PHILADELPHIA — The Amtrak train that crashed in Philadelphia, killing at least seven people, was hurtling at 106 mph before it ran off the rails along a sharp curve where the speed limit drops to just 50 mph, federal investigators said Wednesday.

The engineer applied the emergency brakes moments before the crash but managed to slow the train to only 102 mph by the time the locomotive’s black box stopped recording data, said Robert Sumwalt of the National Transportation Safety Board. The speed limit just before the bend is 80 mph, he said.

The engineer, whose name was not released, refused to give a statement to law enforcement and left a police precinct with a lawyer, police said. Sumwalt said federal accident investigators want to talk to him but will give him a day or two to recover from the shock of the accident.

More than 200 people aboard the Washington-to-New York train were injured in the wreck, which happened in a decayed industrial neighborhood not far from the Delaware River just before 9:30 p.m. Tuesday. Passengers crawled out the windows of the torn and toppled rail cars in the darkness and emerged dazed and bloody, many of them with broken bones and burns.
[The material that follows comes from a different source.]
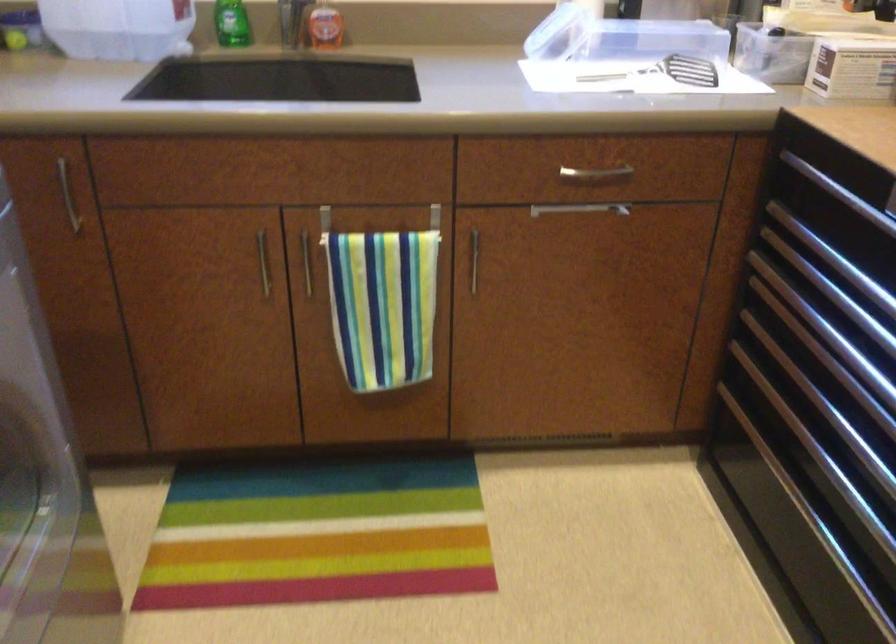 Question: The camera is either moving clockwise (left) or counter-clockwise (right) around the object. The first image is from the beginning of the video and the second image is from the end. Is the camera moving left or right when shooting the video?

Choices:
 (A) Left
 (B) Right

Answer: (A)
Siege at Kabul guesthouse ends with 5 dead

KABUL, Afghanistan — Gunmen stormed a guesthouse in the Afghan capital as it hosted a party for foreigners, and authorities said five people, including an American, were killed during an hourslong siege that ended early Thursday morning. Six people were wounded and 54 hostages rescued.

Kabul Chief of Police Abdul Rahman said the attack began at 8:30 p.m. local time Wednesday, when gunmen opened fire at the restaurant of the Park Palace Hotel. He had no breakdown on the nationalities of the victims, but a U.S. Embassy spokeswoman said an American was among the dead.

Throughout the standoff, sporadic gunfire echoed around the guesthouse in a central neighborhood that is home to United Nations compounds and a foreign-run hospital. At one point two explosions could be heard and four ambulances later arrived to the scene.